Sandrine Bonnaire and the Queen of New Wave Cinema Agnes Varda
Agnès Varda was the forerunner to the French New Wave. In 1954 Varda began with La Pointe Courte her first feature-length film that followed inspiration, not a typical Hollywood narrative, or screenplay. Agnès Vada set out for something completely different than what French audiences had been accustomed to before. Varda was creating cinematic writing coming from visual emotion, sound, and feelings. Agnès Varda is a visionary and a pioneer who coined the term cinècriture- meaning never writing a scenario someone else can shoot.

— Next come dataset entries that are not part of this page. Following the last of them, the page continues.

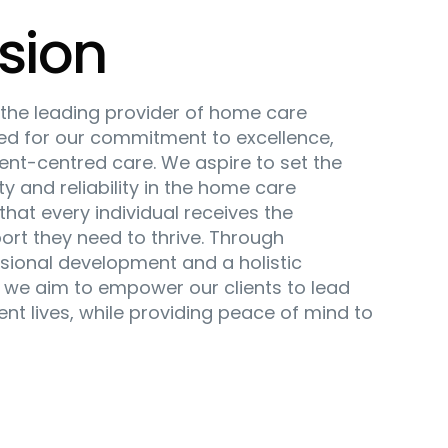
sion
e the leading provider of home care
zed for our commitment to excellence,
ient-centred care. We aspire to set the
ty and reliability in the home care
that every individual receives the
ort they need to thrive. Through
sional development and a holistic
 we aim to empower our clients to lead
dent lives, while providing peace of mind to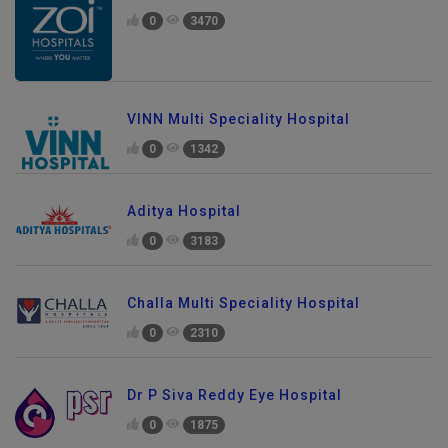
0
3470
VINN Multi Speciality Hospital
0
1342
Aditya Hospital
0
3183
Challa Multi Speciality Hospital
0
2310
Dr P Siva Reddy Eye Hospital
0
1875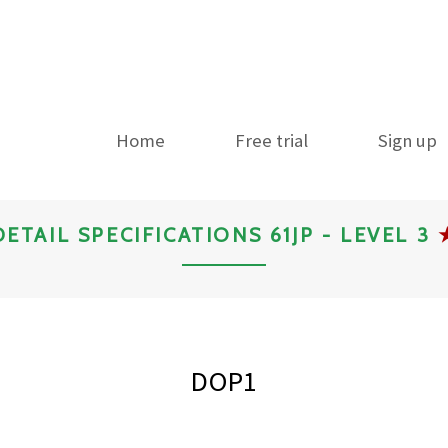
Home
Free trial
Sign up
DETAIL SPECIFICATIONS 61JP - LEVEL 3
DOP1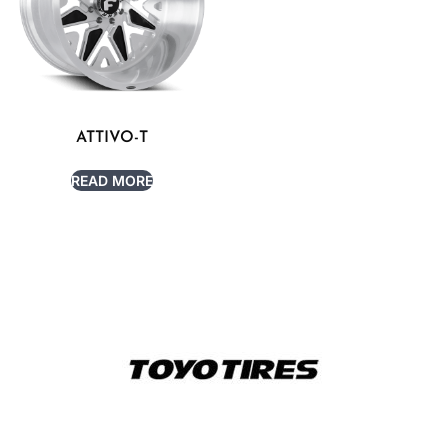
ATTIVO-T
READ MORE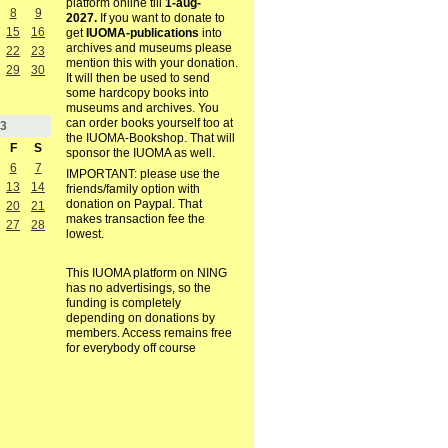
platform online till
1-aug-
8
9
2027.
If you want to donate to
15
16
get
IUOMA-publications
into
archives and museums please
22
23
mention this with your donation.
29
30
It will then be used to send
some hardcopy books into
museums and archives. You
can order books yourself too at
3
the IUOMA-Bookshop. That will
F
S
sponsor the IUOMA as well.
6
7
IMPORTANT: please use the
13
14
friends/family option with
donation on Paypal. That
20
21
makes transaction fee the
27
28
lowest.
This IUOMA platform on NING
has no advertisings, so the
funding is completely
depending on donations by
members. Access remains free
for everybody off course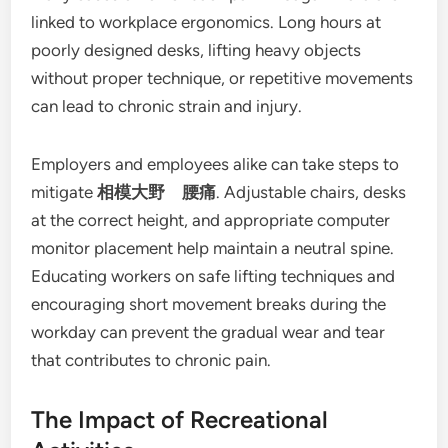
linked to workplace ergonomics. Long hours at
poorly designed desks, lifting heavy objects
without proper technique, or repetitive movements
can lead to chronic strain and injury.
Employers and employees alike can take steps to
mitigate
相模大野 腰痛
. Adjustable chairs, desks
at the correct height, and appropriate computer
monitor placement help maintain a neutral spine.
Educating workers on safe lifting techniques and
encouraging short movement breaks during the
workday can prevent the gradual wear and tear
that contributes to chronic pain.
The Impact of Recreational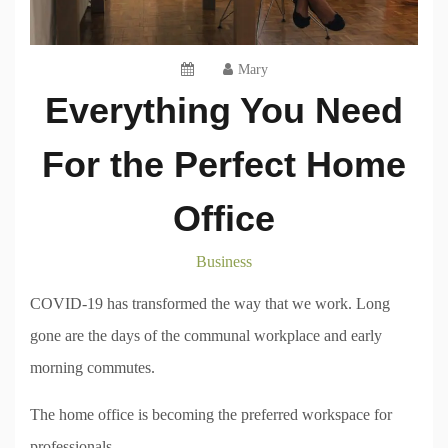
Mary
Everything You Need
For the Perfect Home
Office
Business
COVID-19 has transformed the way that we work. Long
gone are the days of the communal workplace and early
morning commutes.
The home office is becoming the preferred workspace for
professionals.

An auteur such as Varda is the author of her films. Even with her successes in France and the United States, she continues to shoot low-budget films and raises the funds for all of her projects each time she makes a documentary or a feature-length film, yet she always collaborates with cast and crew to make an indelible portrait of the human condition.

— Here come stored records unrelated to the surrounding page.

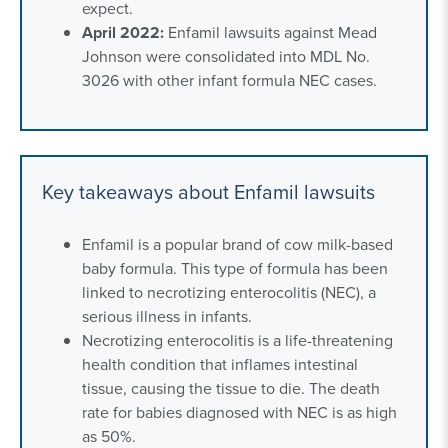
expect.
April 2022:
Enfamil lawsuits against Mead
Johnson were consolidated into MDL No.
3026 with other infant formula NEC cases.
Key takeaways about Enfamil lawsuits
Enfamil is a popular brand of cow milk-based
baby formula. This type of formula has been
linked to necrotizing enterocolitis (NEC), a
serious illness in infants.
Necrotizing enterocolitis is a life-threatening
health condition that inflames intestinal
tissue, causing the tissue to die. The death
rate for babies diagnosed with NEC is as high
as 50%.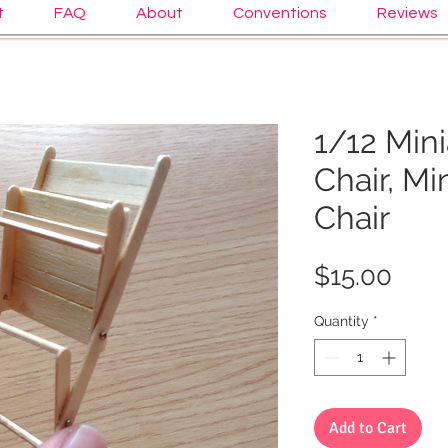
t
FAQ
About
Conventions
Reviews
1/12 Mini
Chair, Mi
Chair
Pric
$15.00
Quantity
*
Add to Cart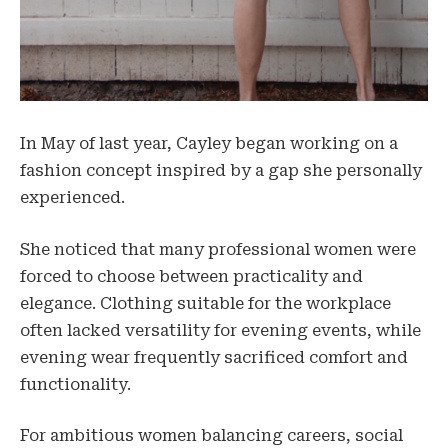
In May of last year, Cayley began working on a
fashion concept inspired by a gap she personally
experienced.
She noticed that many professional women were
forced to choose between practicality and
elegance. Clothing suitable for the workplace
often lacked versatility for evening events, while
evening wear frequently sacrificed comfort and
functionality.
For ambitious women balancing careers, social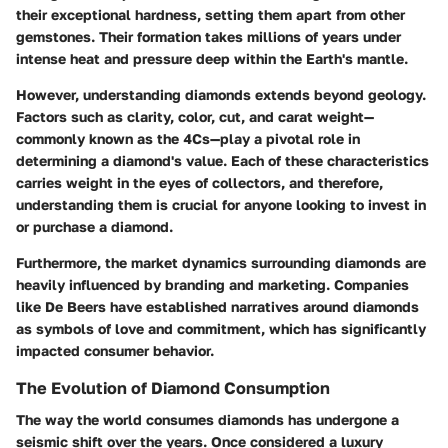
their exceptional hardness, setting them apart from other
gemstones. Their formation takes millions of years under
intense heat and pressure deep within the Earth's mantle.
However, understanding diamonds extends beyond geology.
Factors such as clarity, color, cut, and carat weight—
commonly known as the 4Cs—play a pivotal role in
determining a diamond's value. Each of these characteristics
carries weight in the eyes of collectors, and therefore,
understanding them is crucial for anyone looking to invest in
or purchase a diamond.
Furthermore, the market dynamics surrounding diamonds are
heavily influenced by branding and marketing. Companies
like De Beers have established narratives around diamonds
as symbols of love and commitment, which has significantly
impacted consumer behavior.
The Evolution of Diamond Consumption
The way the world consumes diamonds has undergone a
seismic shift over the years. Once considered a luxury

In 1985 Varda made one of her most beloved and successful films. Sans Toit Ni Loi(Without a Roof or a Law) and as we know this film in the States as Vagabond.The film's opening scene is the death of Mona played by Sandrine Bonnaire. Mona lays dead in an open ditch along the road. Police officers begin to gather clues into who she was in life. From this point on the film looks at Mona from the point of view of the people she had met along the way to her death. Citizen Kane(1941) follows a similar structure to Vagabond as both films are creating a structural portrait from the point of view of how others each saw the main character. The first time I watched Vagabond I remember thinking never had a watched a character who you had empathy for yet could not ever really understand. Mona was dirty, lonely, and on a quest for complete and total freedom. Filming Mona with wide shots of the open landscape in France we see the beauty of the open road against Mona's fragility in the cold landscape and the way her life unfolds without structure.

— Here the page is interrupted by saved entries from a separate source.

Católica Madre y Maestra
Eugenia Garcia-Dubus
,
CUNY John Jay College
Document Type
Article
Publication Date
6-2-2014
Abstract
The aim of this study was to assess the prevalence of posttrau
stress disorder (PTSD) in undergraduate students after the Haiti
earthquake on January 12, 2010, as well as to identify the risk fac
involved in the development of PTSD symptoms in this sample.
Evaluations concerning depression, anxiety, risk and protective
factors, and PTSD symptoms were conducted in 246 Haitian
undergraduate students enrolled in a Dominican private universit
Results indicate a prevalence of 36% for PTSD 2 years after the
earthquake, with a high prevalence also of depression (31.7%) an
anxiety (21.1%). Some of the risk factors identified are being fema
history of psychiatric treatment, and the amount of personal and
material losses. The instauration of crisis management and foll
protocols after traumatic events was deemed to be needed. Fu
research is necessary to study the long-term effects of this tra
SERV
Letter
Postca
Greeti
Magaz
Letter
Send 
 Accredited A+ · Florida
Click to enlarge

Varda's documentaries such as Faces, Places (2017) a collaboration with J.R. a photographer and muralist, and her 2017 Academy Honorary Award she received, make her unstoppable at 89 years young. Varda's documentaries and films help us to look past the constructed social archetypes and see people in all of their flaws and glory. Varda's cinema is of life and the richness of people on their own terms. Never a Hollywood ending or clichè but an inspiration to all filmmakers who strive to write their own visual story in an authentic way.